→ Work order
Although the records contain pictures, only their text should be set down, exactly as written.

[Collected data]
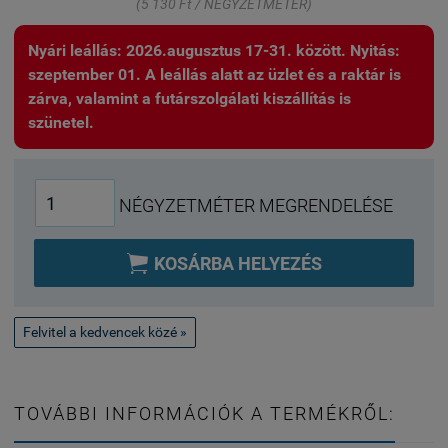
(5 130 Ft / NÉGYZETMÉTER)
Nyári leállás: 2026.augusztus 17-31. között. Nyitás:
szeptember 01. A leállás alatt az üzlet és a raktár is
zárva, valamint a futárszolgálati kiszállítás is
szünetel.
NÉGYZETMÉTER MEGRENDELÉSE

KOSÁRBA HELYEZÉS
Felvitel a kedvencek közé »
TOVÁBBI INFORMÁCIÓK A TERMÉKRŐL:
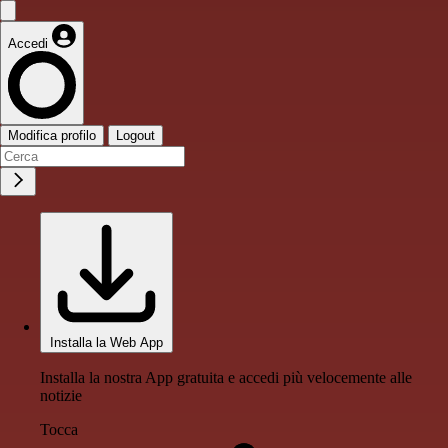
Accedi
Modifica profilo
Logout
Installa la Web App
Installa la nostra App gratuita e accedi più velocemente alle
notizie
Tocca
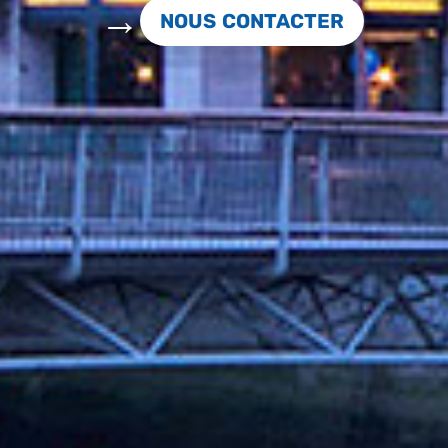
NOUS CONTACTER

→ Written response
(5 130 Ft / NÉGYZETMÉTER)
Nyári leállás: 2026.augusztus 17-31. között. Nyitás:
szeptember 01. A leállás alatt az üzlet és a raktár is
zárva, valamint a futárszolgálati kiszállítás is
szünetel.
NÉGYZETMÉTER MEGRENDELÉSE

KOSÁRBA HELYEZÉS
Felvitel a kedvencek közé »
TOVÁBBI INFORMÁCIÓK A TERMÉKRŐL:
Accedi
Modifica profilo
Logout
Installa la Web App
Installa la nostra App gratuita e accedi più velocemente alle
notizie
Tocca
NOUS CONTACTER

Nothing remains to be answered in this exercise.